The Gasoline Gap: Data Reveals Extreme Regional Divergence in US Fuel Pricing

Table of Contents
The Geography of Inflation
While the national conversation around fuel costs often focuses on a single, homogenized average, the actual experience of American drivers is fractured by geography. New analysis of average gas price data from AAA reveals a staggering disparity in how inflation is hitting different counties, turning the act of filling a tank into a high-stakes lottery based on zip code.
In some regions, the surge is nearly catastrophic. In northern Douglas County, Illinois, and Kingsbury County, South Dakota, motorists faced average prices as high as $4.87 per gallon as of recent reporting. For these residents, the cost of fuel has spiked by as much as 87% since the onset of the conflict in Iran—a volatility that far outpaces the national average and creates a localized economic shock.
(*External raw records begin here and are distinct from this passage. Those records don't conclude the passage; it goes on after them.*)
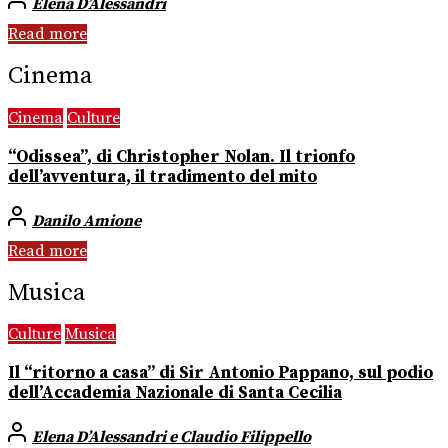
Elena D’Alessandri
Read more
Cinema
Cinema
Culture
“Odissea”, di Christopher Nolan. Il trionfo
dell’avventura, il tradimento del mito
Danilo Amione
Read more
Musica
Culture
Musica
Il “ritorno a casa” di Sir Antonio Pappano, sul podio
dell’Accademia Nazionale di Santa Cecilia
Elena D’Alessandri e Claudio Filippello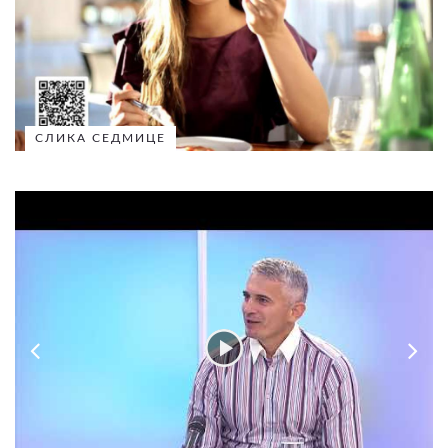
СЛИКА СЕДМИЦЕ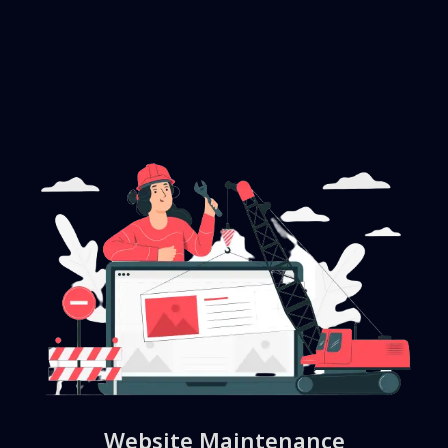
Website Maintenance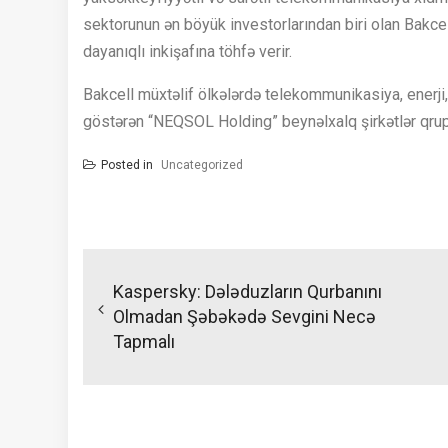
sektorunun ən böyük investorlarından biri olan Bakcell
dayanıqlı inkişafına töhfə verir.
Bakcell müxtəlif ölkələrdə telekommunikasiya, enerji, 
göstərən “NEQSOL Holding” beynəlxalq şirkətlər qrupu
Posted in
Uncategorized
Yazı
naviqasiyası
Kaspersky: Dələduzların Qurbanını
Olmadan Şəbəkədə Sevgini Necə
Tapmalı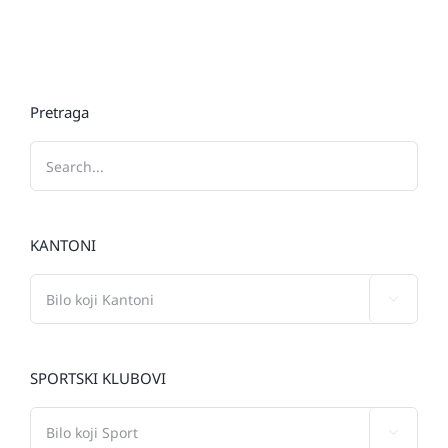
Pretraga
KANTONI

SPORTSKI KLUBOVI
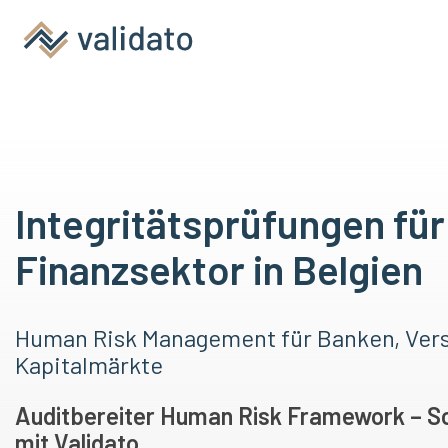
Integritätsprüfungen für
Finanzsektor in Belgien
Human Risk Management für Banken, Ver
Kapitalmärkte
Auditbereiter Human Risk Framework – Sc
mit Validato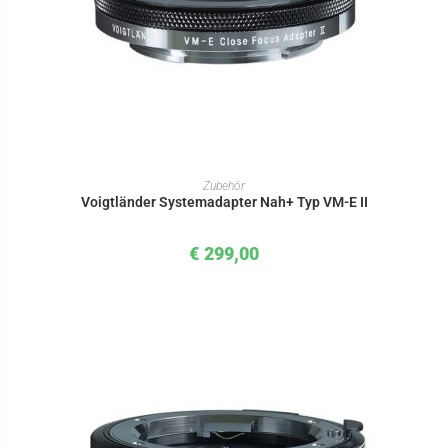
IN DEN WARENKORB
Zubehör
Voigtländer Systemadapter Nah+ Typ VM-E II
€
299,00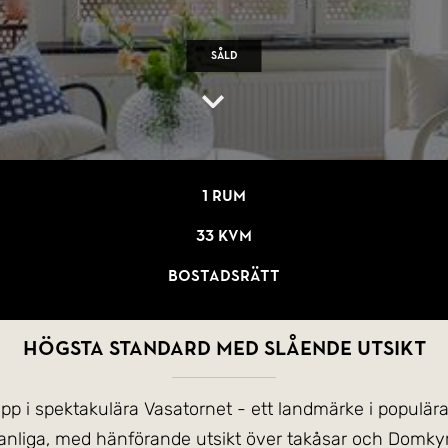
Såld
1 rum
33 kvm
Bostadsrätt
Högsta standard med slående utsikt
pp i spektakulära Vasatornet - ett landmärke i populära
anliga, med hänförande utsikt över takåsar och Domky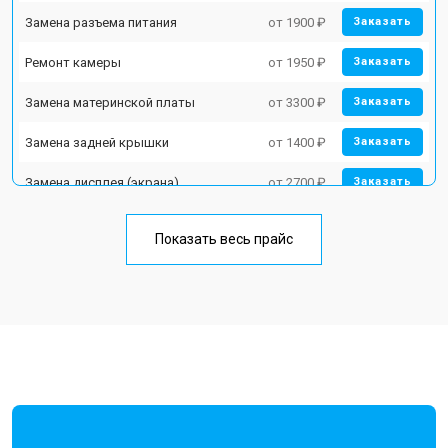
Замена разъема питания
от 1900 ₽
Заказать
Ремонт камеры
от 1950 ₽
Заказать
Замена материнской платы
от 3300 ₽
Заказать
Замена задней крышки
от 1400 ₽
Заказать
Замена дисплея (экрана)
от 2700 ₽
Заказать
Замена аккумулятора
от 950 ₽
Заказать
Показать весь прайс
Замена кнопки включения
от 1750 ₽
Заказать
Ремонт цепи питания
от 3200 ₽
Заказать
Ремонт динамика
от 1400 ₽
Заказать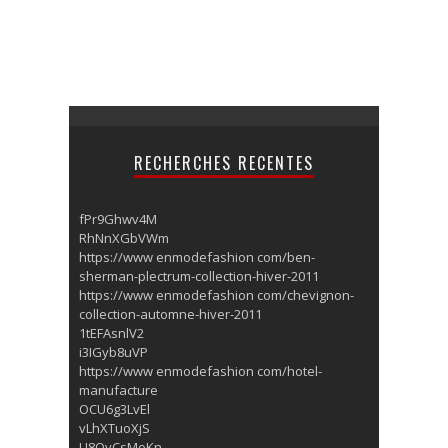
RECHERCHES RECENTES
fPr9Ghwv4M
RhNnXGbVWm
https://www enmodefashion com/ben-
sherman-plectrum-collection-hiver-2011
https://www enmodefashion com/chevignon-
collection-automne-hiver-2011
1tEFAsnlV2
i3IGyb8uVP
https://www enmodefashion com/hotel-
manufacture
OCU6g3LvEl
vLhXTuoXjS
U8QvCsMoKn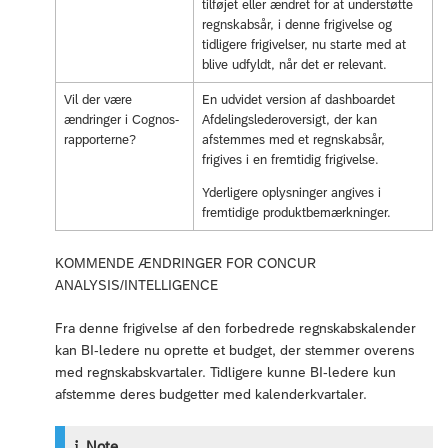
tilføjet eller ændret for at understøtte
regnskabsår, i denne frigivelse og
tidligere frigivelser, nu starte med at
blive udfyldt, når det er relevant.
Vil der være
En udvidet version af dashboardet
ændringer i Cognos-
Afdelingslederoversigt, der kan
rapporterne?
afstemmes med et regnskabsår,
frigives i en fremtidig frigivelse.
Yderligere oplysninger angives i
fremtidige produktbemærkninger.
KOMMENDE ÆNDRINGER FOR CONCUR
ANALYSIS/INTELLIGENCE
Fra denne frigivelse af den forbedrede regnskabskalender
kan BI-ledere nu oprette et budget, der stemmer overens
med regnskabskvartaler. Tidligere kunne BI-ledere kun
afstemme deres budgetter med kalenderkvartaler.
Note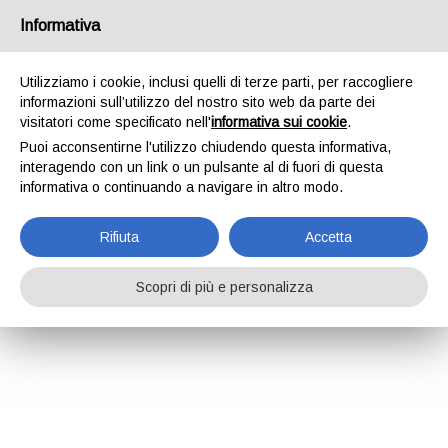
Informativa
Utilizziamo i cookie, inclusi quelli di terze parti, per raccogliere
informazioni sull’utilizzo del nostro sito web da parte dei
visitatori come specificato nell'
informativa sui cookie
.
Puoi acconsentirne l'utilizzo chiudendo questa informativa,
interagendo con un link o un pulsante al di fuori di questa
informativa o continuando a navigare in altro modo.
Rifiuta
Accetta
Scopri di più e personalizza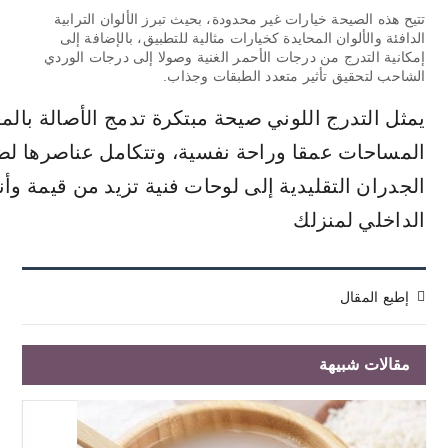
تتيح هذه الصيحة خيارات غير محدودة، بحيث تبرز الألوان الترابية
الدافئة والألوان المحايدة كخيارات مثالية للتطبيق، بالإضافة إلى
إمكانية التدرج من درجات الأحمر الغنية وصولا إلى درجات الوردي
الشاحب لتحقيق تأثير متعدد الطبقات وجذاب.
يمثل التدرج اللوني صيحة مبتكرة تدمج الأصالة بالم
المساحات عمقا وراحة نفسية، وتتكامل عناصرها لض
الجدران التقليدية إلى لوحات فنية تزيد من قيمة وأن
الداخلي لمنزلك
إطبع المقال
مقالات شبيهة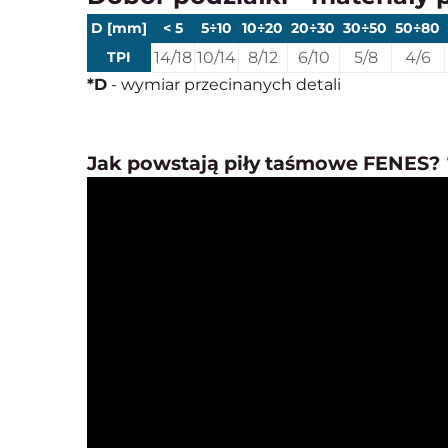
D [mm]
< 5
5÷10
10÷20
20÷30
30÷50
50÷80
TPI
14/18
10/14
8/12
6/10
5/8
4/6
*D
- wymiar przecinanych detali
Jak powstają piły taśmowe FENES? 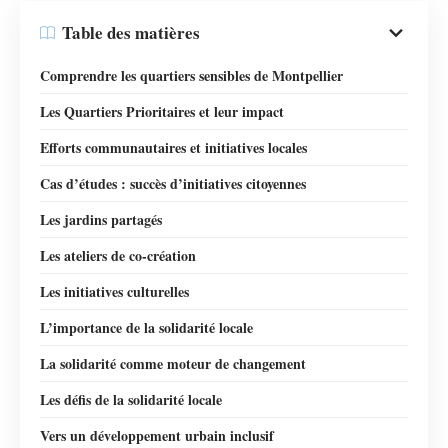
Table des matières
Comprendre les quartiers sensibles de Montpellier
Les Quartiers Prioritaires et leur impact
Efforts communautaires et initiatives locales
Cas d’études : succès d’initiatives citoyennes
Les jardins partagés
Les ateliers de co-création
Les initiatives culturelles
L’importance de la solidarité locale
La solidarité comme moteur de changement
Les défis de la solidarité locale
Vers un développement urbain inclusif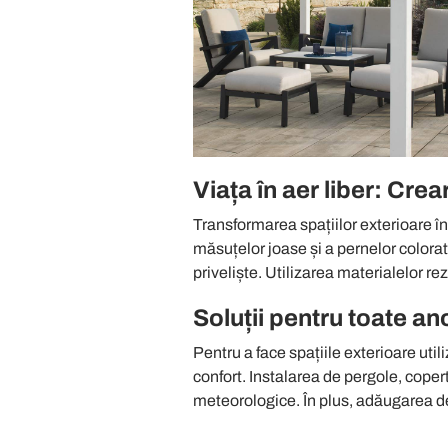
Viața în aer liber: Cre
Transformarea spațiilor exterioare în
măsuțelor joase și a pernelor colorat
priveliște. Utilizarea materialelor rez
Soluții pentru toate an
Pentru a face spațiile exterioare utili
confort. Instalarea de pergole, coper
meteorologice. În plus, adăugarea de 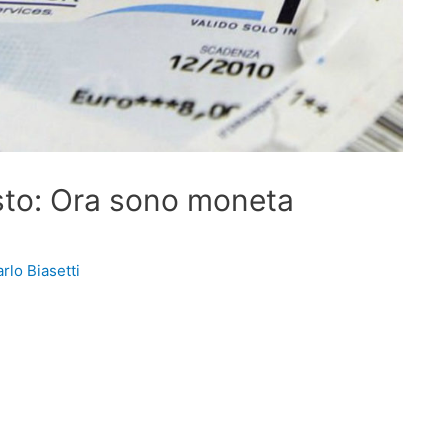
sto: Ora sono moneta
rlo Biasetti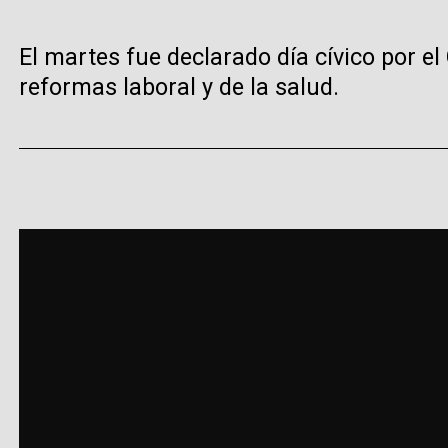
El martes fue declarado día cívico por e
reformas laboral y de la salud.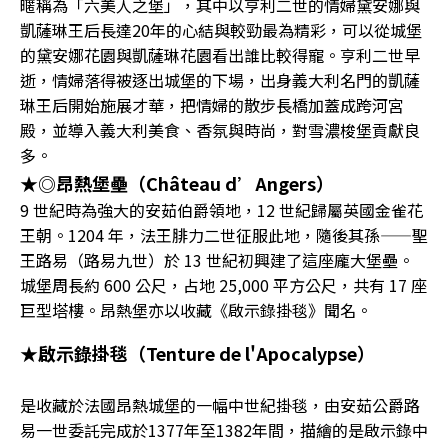
暱稱為「六美人之堡」，其中以亨利二世的情婦黛安娜與
凱薩琳王后長達20年的心結與較勁最為精彩，可以從城堡
的黛安娜花園與凱薩琳花園看出誰比較得寵。亨利二世早
逝，情婦落得被逐出城堡的下場，出身義大利名門的凱薩
琳王后開始施展才華，把情婦的散步長橋加蓋成跨河宮
殿，並導入義大利美食、香氛與時尚，對雪濃梭堡貢獻良
多。
★◎昂熱堡壘（Château d’Angers）
9 世紀時為強大的安茹伯爵領地，12 世紀歸屬英國金雀花
王朝。1204 年，法王腓力二世征服此地，隨後其孫——聖
王路易（路易九世）於 13 世紀初興建了這座龐大堡壘。
城堡周長約 600 公尺，占地 25,000 平方公尺，共有 17 座
巨型塔樓。昂熱堡亦以收藏《啟示錄掛毯》聞名。
★啟示錄掛毯（Tenture de l'Apocalypse）
是收藏於法國昂熱城堡的一幅中世紀掛毯，由安茹公爵路
易一世委託完成於1377年至1382年間，描繪的是啟示錄中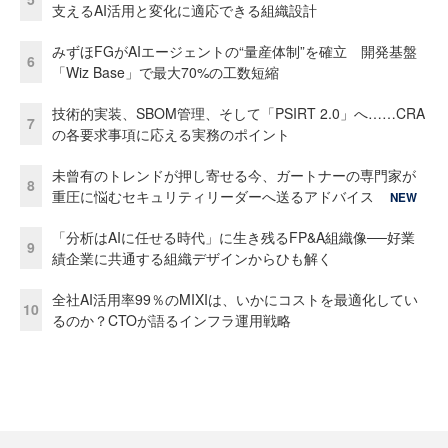
支えるAI活用と変化に適応できる組織設計
みずほFGがAIエージェントの“量産体制”を確立 開発基盤
6
「Wiz Base」で最大70%の工数短縮
技術的実装、SBOM管理、そして「PSIRT 2.0」へ……CRA
7
の各要求事項に応える実務のポイント
未曾有のトレンドが押し寄せる今、ガートナーの専門家が
8
重圧に悩むセキュリティリーダーへ送るアドバイス
NEW
「分析はAIに任せる時代」に生き残るFP&A組織像──好業
9
績企業に共通する組織デザインからひも解く
全社AI活用率99％のMIXIは、いかにコストを最適化してい
10
るのか？CTOが語るインフラ運用戦略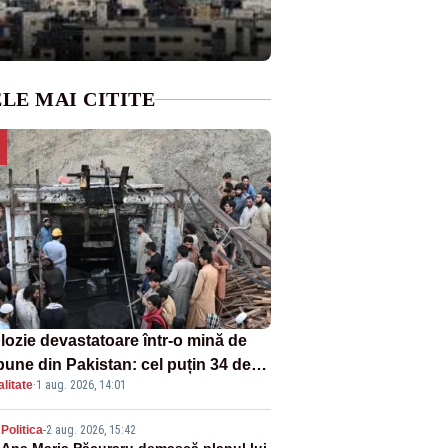
LE MAI CITITE
lozie devastatoare într-o mină de
bune din Pakistan: cel puțin 34 de
litate
·
1 aug. 2026, 14:01
ți - VIDEO
Politica
-
2 aug. 2026, 15:42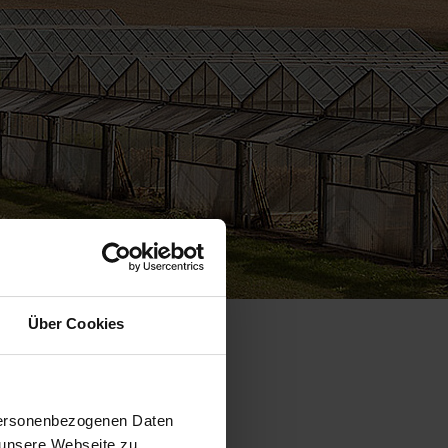
Über Cookies
 personenbezogenen Daten
 unsere Webseite zu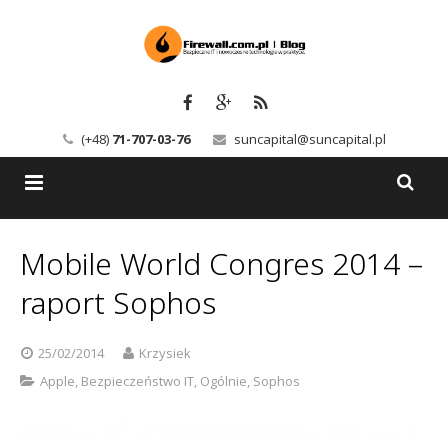
(+48)
71-707-03-76
suncapital@suncapital.pl
Blog
Mobile World Congres 2014 –
Usługi
Backup-Solutions
raport Sophos
Newsletter
Bezpieczeństwo IT
25/02/2014
Krzysiek
Szkolenia
Kerio
Apple
,
Bezpieczeństwo IT
,
Ogólnie
,
Sophos
Kontakt
Serwery pocztowe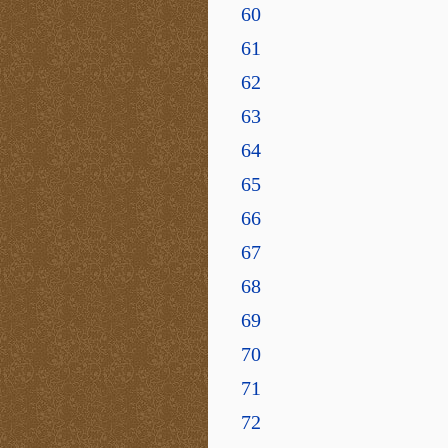
60
61
62
63
64
65
66
67
68
69
70
71
72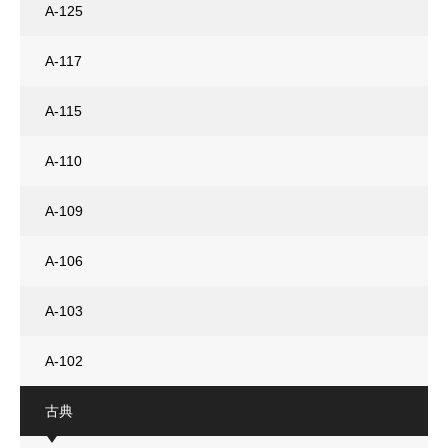
A-125
A-117
A-115
A-110
A-109
A-106
A-103
A-102
古典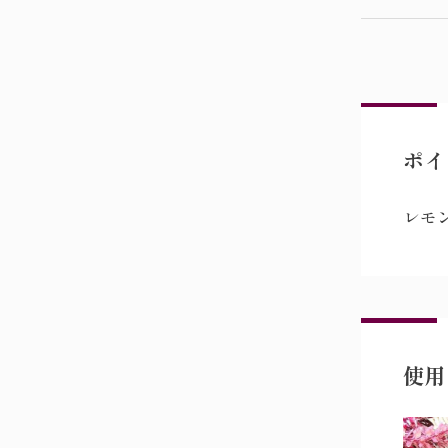
ポイ
レモ
使用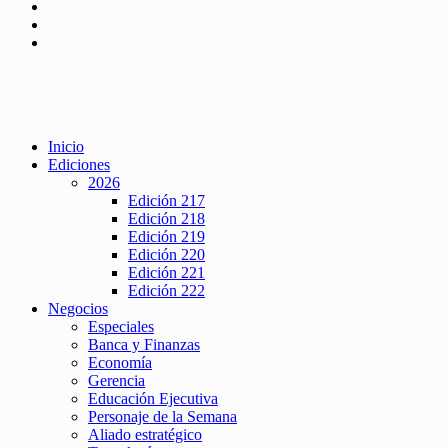
Inicio
Ediciones
2026
Edición 217
Edición 218
Edición 219
Edición 220
Edición 221
Edición 222
Negocios
Especiales
Banca y Finanzas
Economía
Gerencia
Educación Ejecutiva
Personaje de la Semana
Aliado estratégico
Conversely, the data highlights pockets of relative stability. In Scott County, Indiana, where the population sits around 24,384, the price increase was a comparatively modest 77 cents. This gap—where one driver pays over two dollars more per gallon than another for the same commodity—points to a complex intersection of logistics, local competition, and state-level policy interventions.
Policy Levers and State Disparities
The divergence isn’t just happening at the county level; it’s deeply embedded in state governance. Georgia serves as a primary case study in the impact of tax intervention. The state’s average gas prices rose by only $1.25 per gallon, marking one of the lowest state-level increases in the country. This was not an accident of the market, but a direct result of Georgia’s decision to suspend its 33-cent per gallon state gas tax in mid-March.
Illinois presents the opposite trajectory. Without similar aggressive tax suspensions or different logistical advantages, Illinois saw an average price jump of $2.03 per gallon, the steepest increase recorded in the U.S. This delta suggests that while global crude oil prices set the floor for fuel costs, state treasury departments effectively control the ceiling.
The Data Behind the Pump
When aggregating the numbers, the average county-level increase stands at $1.47 per gallon. However, the “average” obscures the extremes. A cluster of roughly 100 counties, predominantly across Ohio and Indiana, have seen increases exceeding $2 per gallon. In contrast, a small group of just over a dozen counties—mostly concentrated in Nebraska and Georgia—have managed to keep increases under the one-dollar mark.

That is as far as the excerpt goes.